Ces dernières vont en effet ressentir plus durement les taux de fret s’ils sont toujours au niveau plancher car elles ne pourront plus compenser avec les taux contractuels négociés à des taux élevés, parvenus à échéance. La plupart des transporteurs concernés n’en démordent pour autant pas : ils n’ont pas signé/ne s’engageront pas sur des contrats adossés au niveau des taux de fret spot actuels.

Maersk et Hapag-Lloyd l’ont affirmé haut et fort. Mais dans l’antichambre des négociations ? Les pourparlers sur les contrats transpacifiques (1er mai 2023-30 avril 2024) ne sont pas encore tout à fait finalisés, les chargeurs ayant prolongé le moment,  tandis que ceux portant sur la ligne Asie-Europe du Nord ont été négociés… à la baisse (il est question de 20 à 30 %) par rapport à l’année 2021.

Quel est le rapport de force ?

Les tractations resteront dans le secret des alcôves, soustraites aux oreilles indiscrètes, mais elles interviennent dans un contexte de dépression sévère qui n’incite pas les BCO, les grands chargeurs, à s’engager sur des volumes dans la durée. Certains se disent même prêts à renoncer aux contrats en 2023, vu ce qu’ils auraient pu économiser au cours du premier semestre sur le spot.
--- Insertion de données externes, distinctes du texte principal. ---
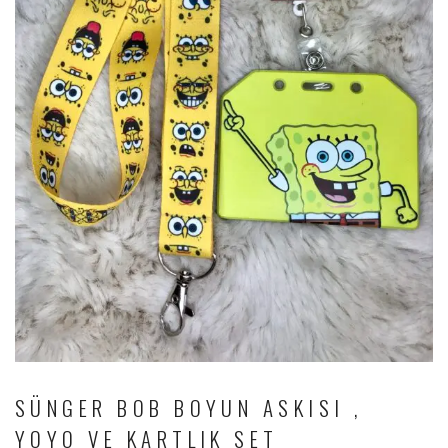
SÜNGER BOB BOYUN ASKISI ,
YOYO VE KARTLIK SET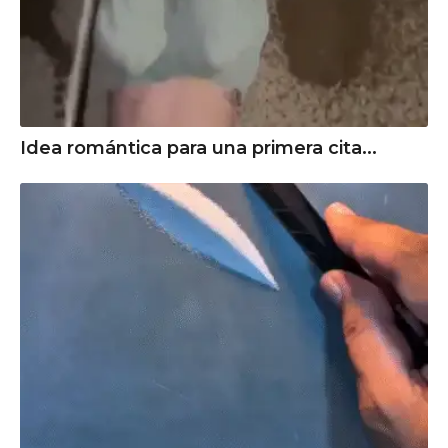
Idea romántica para una primera cita...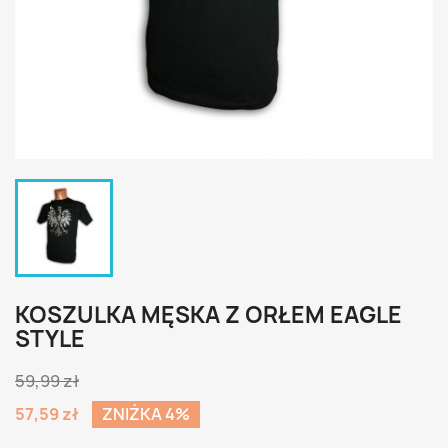
KOSZULKA MĘSKA Z ORŁEM EAGLE
STYLE
59,99 zł
57,59 zł
ZNIŻKA 4%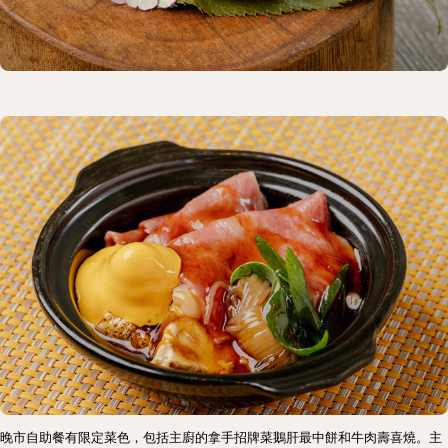
晚市自助餐有限定菜色，包括主廚的拿手招牌菜鵝肝最中餅和牛肉壽喜燒。主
Bluff contre bluff.

En tout état de cause, le cumul de liquidités amassé depuis le troisième trimestre de 2021 devrait permettre au secteur d’absorber les à-coups de la conjoncture qui a pris ses acteurs à revers depuis la fin de l’année 2022.

Les armateurs révisent-ils leurs projections de bénéfices ?

Pour l’heure, parmi ceux qui ont rendu publics leurs résultats, tous maintiennent leurs prévisions pour l’ensemble de l’année. Même ZIM, qui ne cache pourtant pas opèrer sur certaines lignes en deçà de la rentabilité, « continue d’anticiper un Ebit positif en 2023 malgré les vents contraires de la conjoncture macroéconomique et de celle de notre industrie », a indiqué Eli Glickman, la perspective maintenue à un résultat entre 100 et 500 M$.

Le groupe A.P. Moller Maersk table toujours sur un bénéfice d’exploitation entre 2 et 5 Md$ pour 2023. Le conseil d’administration d’Hapag-Lloyd « s’attend à une normalisation progressive des bénéfices », mais gage sur un Ebit entre 2,1 et 4,3 Md$, près de cinq fois moins qu’il y a un an. Un coup de rabot après des années d’anomalies pour une industrie plus familière des pertes des bénéfices d’exploitation.